En América Latina, el segundo país con más crímenes de odio es México. Una posición vergonzosa de la que, hasta ahora, no parece haber interés en superar. La mirada de quienes pueden hacer un cambio se concentra en el debate politiquero
Por Alberto Najar
Twitter: @anajarnajar
México es, después de Brasil, el segundo país con el mayor número de crímenes de odio en América Latina.
El dato proviene del segundo informe del proyecto Monitor de crímenes de odio LGBTTTIQ+ Marielle Franco, elaborado por la organización Mundo Sur.
Entre enero y septiembre de este año los investigadores del organismo hicieron una revisión hemerográfica de Latinoamérica para detectar las agresiones contra esas poblaciones.
En total se detectaron 231 casos. Brasil ocupa el primer lugar con 72 crímenes, seguido por México con 60, Colombia 29, Chile 18, Argentina 17, Ecuador 13 y Honduras 6.
La edad promedio de las víctimas es de 30 años. La mayoría de las agresiones, 152 casos, se cometieron contra mujeres trans lo que demuestra “la enorme vulnerabilidad a que se expone esta población” señala el informe.
Hay, además, 28 crímenes de odio contra activistas por los derechos de las poblaciones LGBTTTIQ+.
La violencia contra este sector de la población no es nueva en América Latina, pero llama la atención que a pesar de los avances en el respeto a derechos humanos en algunos países las cifras no disminuyen.
Por el contrario, van en aumento con un agravante adicional: los datos que logran recabarse son una parte de las agresiones que se cometen.
Hay un subregistro en prácticamente todos los países de América Latina motivado por el miedo o desconfianza de las víctimas o sus familiares a denunciar las agresiones, en algunos casos.
Y en otros la resistencia o desconocimiento de autoridades a reconocer la existencia de crímenes de odio.
Un ejemplo es México, donde hasta el año pasado el delito de crimen de odio no existía en el Código Penal Federal.

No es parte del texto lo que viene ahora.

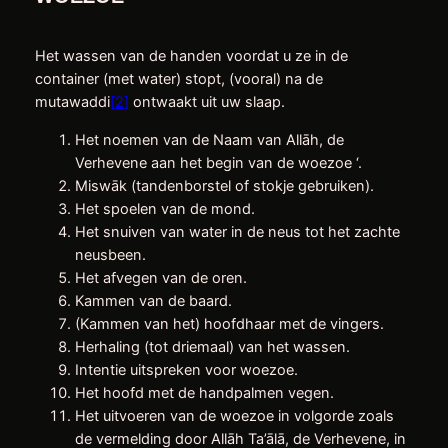
Het wassen van de handen voordat u ze in de
container (met water) stopt, (vooral) na de
mutawaddi
[2]
ontwaakt uit uw slaap.
Het noemen van de Naam van Allāh, de
Verhevene aan het begin van de woezoe ‘.
Miswāk (tandenborstel of stokje gebruiken).
Het spoelen van de mond.
Het snuiven van water in de neus tot het zachte
neusbeen.
Het afvegen van de oren.
Kammen van de baard.
(Kammen van het) hoofdhaar met de vingers.
Herhaling (tot driemaal) van het wassen.
Intentie uitspreken voor woezoe.
Het hoofd met de handpalmen vegen.
Het uitvoeren van de woezoe in volgorde zoals
de vermelding door Allāh Ta’ālā, de Verhevene, in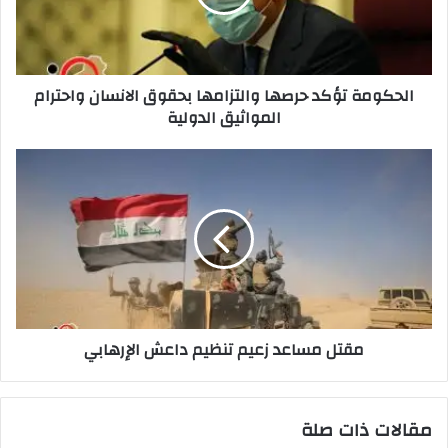
الانسان
واحترام
المواثيق
الدولية
الحكومة تؤكد حرصها والتزامها بحقوق الانسان واحترام
المواثيق الدولية
مقتل
مساعد
زعيم
تنظيم
داعش
الإرهابي
مقتل مساعد زعيم تنظيم داعش الإرهابي
مقالات ذات صلة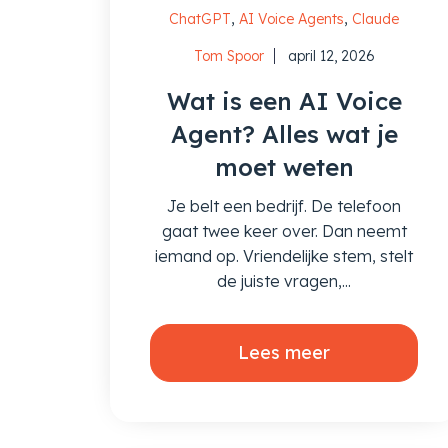
,
,
ChatGPT
AI Voice Agents
Claude
Tom Spoor
april 12, 2026
Wat is een AI Voice
Agent? Alles wat je
moet weten
Je belt een bedrijf. De telefoon
gaat twee keer over. Dan neemt
iemand op. Vriendelijke stem, stelt
de juiste vragen,...
Lees meer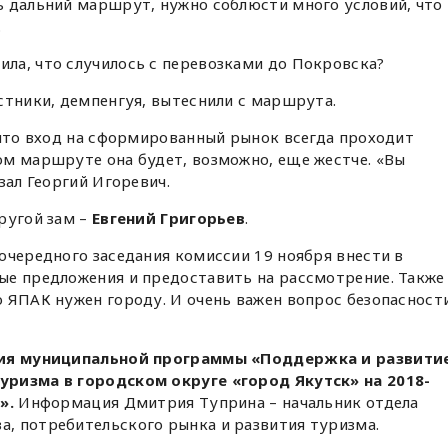
ь дальний маршрут, нужно соблюсти много условий, что
.
ила, что случилось с перевозками до Покровска?
стники, демпенгуя, вытеснили с маршрута.
 что вход на сформированный рынок всегда проходит
ом маршруте она будет, возможно, еще жестче. «Вы
зал Георгий Игоревич.
ругой зам –
Евгений Григорьев
.
очередного заседания комиссии 19 ноября внести в
ые предложения и предоставить на рассмотрение. Также
 ЯПАК нужен городу. И очень важен вопрос безопасност
ния муниципальной программы «Поддержка и развити
уризма в городском округе «город Якутск» на 2018-
».
Информация Дмитрия Туприна – начальник отдела
, потребительского рынка и развития туризма.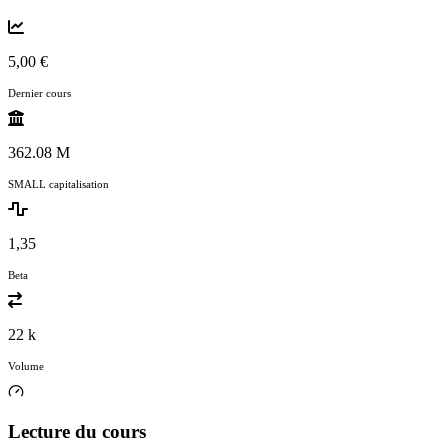
5,00 €
Dernier cours
362.08 M
SMALL capitalisation
1,35
Beta
22 k
Volume
Lecture du cours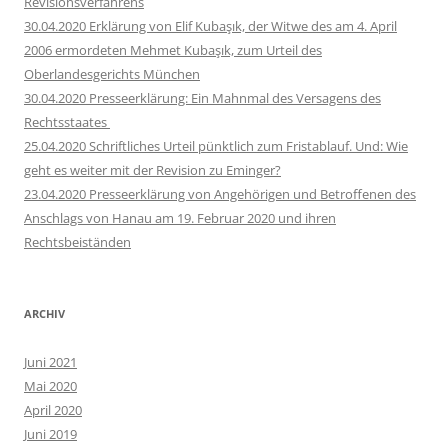
Revisionsverfahrens
30.04.2020 Erklärung von Elif Kubaşık, der Witwe des am 4. April
2006 ermordeten Mehmet Kubaşık, zum Urteil des
Oberlandesgerichts München
30.04.2020 Presseerklärung: Ein Mahnmal des Versagens des
Rechtsstaates
25.04.2020 Schriftliches Urteil pünktlich zum Fristablauf. Und: Wie
geht es weiter mit der Revision zu Eminger?
23.04.2020 Presseerklärung von Angehörigen und Betroffenen des
Anschlags von Hanau am 19. Februar 2020 und ihren
Rechtsbeiständen
ARCHIV
Juni 2021
Mai 2020
April 2020
Juni 2019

De hecho, a nivel local sólo doce estados contemplan esa figura legal y establecen agravantes en la sanción de las agresiones cometidas por odio.
La falta de definición jurídica es una parte. Con frecuencia las fiscalías estatales se resisten a investigar las agresiones contra la comunidad LGBTTTIQ+ como crímenes de odio.
No se sabe, pues, la magnitud real del problema y por lo mismo, tampoco existe el incentivo hacia las autoridades para combatir verdaderamente la violencia contra esta población.
Porque en el México de los últimos años la justicia suele aplicarse con eficiencia sólo en los casos donde hay escándalo o existe presión social.
No ocurre así con los crímenes de odio que en nuestro país quedan impunes, y se crea entonces “la legitimación no dicha de la violencia desde el Estado”, dice Eugenia D´Angelo, directora de Mundo Sur.
Una situación peligrosa en cualquier parte del mundo pero que es de alto riesgo en un país como México, donde ha sido imposible detener la ola de violencia desatada, entre otras razones, por la absurda guerra contra un cartel de narcotráfico que declaró el impresentable Felipe del Sagrado Corazón de Jesús Calderón Hinojosa.
Es una de las razones que abonan al pesimismo de las cifras. No hay en el corto plazo alguna señal de cambio en la política pública de seguridad que saque a México del deshonroso segundo lugar en crímenes de odio.
La mirada de quienes podrían influir para impulsar un cambio sigue concentrada en el debate político, la promoción del odio y las batallas virtuales para desgarrar al adversario.
Mientras, aumenta la vulnerabilidad y riesgos para la población LGBTTTIQ+.
Para ellos, el desdén público y político cuesta vidas.